Section 6(1) of the Employment Equality Acts, 1998 -2015 provides as follows; - (1) For the purposes of this Act and without prejudice to its provisions relating to discrimination occurring in particular circumstances, discrimination shall be taken to occur where – (a) a person is treated less favourably than another person is,has been or would be treated in a comparable situation on any grounds specified in subsection (2) in this Act referred to as the ’discriminatory ground’
Article 6(1) of Directive 2000/78 provides as follows – Notwithstanding Article 2(2), Member States may provide that differences of treatment on grounds of age shall not constitute discrimination, if, within the context of national law, they are objectively and reasonably justified by a legitimate aim, including legitimate employment policy, labour market and vocational training objectives, and if the means of achieving that aim are appropriate and necessary”.
This has been given effect by S.I. 610 of 2015, Equality (Miscellaneous Provisions) Act, 2015, which amends the Employment Equality Act, 1998 at Section 34(4) as follows –
“Without prejudice to subsection (3), it shall not constitute discrimination on the age ground to fix different ages for the retirement (whether voluntarily or compulsorily) of employees or any class or description of employees if – (a) it is objectively and reasonably justified by a legitimate aim, and (b) the means of achieving that aim are appropriate and necessary”.
Section 85 A (1) of the Act provides as follows:
Where in any proceedings facts are established by or on behalf of a complainant from which it may be presumed that there has been discrimination in relation to him or her, it is for the Respondent to prove the contrary.
Decision. I find that the Complainant has met the burden of proof test and she has established facts from which it is presumed there has been discrimination in relation to her. The burden of proof now passes to the Respondent to prove the contrary.

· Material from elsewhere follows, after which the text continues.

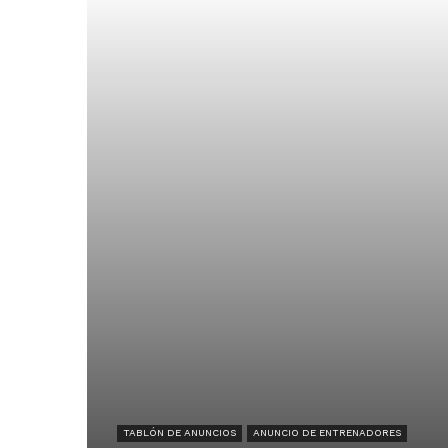
TABLÓN DE ANUNCIOS
ANUNCIO DE ENTRENADORES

The Framework Directive (which the Act of 2015 implements), prohibits any direct or indirect discrimination on the grounds of age under Article 2(2) of the Directive. However Employers can fix different ages for the retirement of employees (which would otherwise constitute age discrimination) provided they satisfy both elements of the Framework Directive’s derogation to the general prohibition of Article 2(2). The derogation entails two distinct criteria which are set out at Section 34(4) of the Act of 2015 being – the retirement age must be objectively and reasonably justified by a legitimate aim of the employer and the means of achieving that are both appropriate and necessary.
The Respondent argued at the Hearing, in relation to objective justification as follows – The Respondent has operated a compulsory retirement age of 65. This was designed to encourage a high retention rate by creating opportunities for promotion – it creates intergenerational fairness – it ensures the renewal of the employment teams – it recognises the dignity and respect due to all employees and it avoids disputes regarding capacity and underperformance. As a Broadcaster, the Respondent has considerable interest in ensuring the progression of younger members of staff and the rotation of staff and to present to the listening public with variety and new ideas and to reflect the diversity of Irish Society. This would be adversely affected if the Respondent’s normal retirement was increased.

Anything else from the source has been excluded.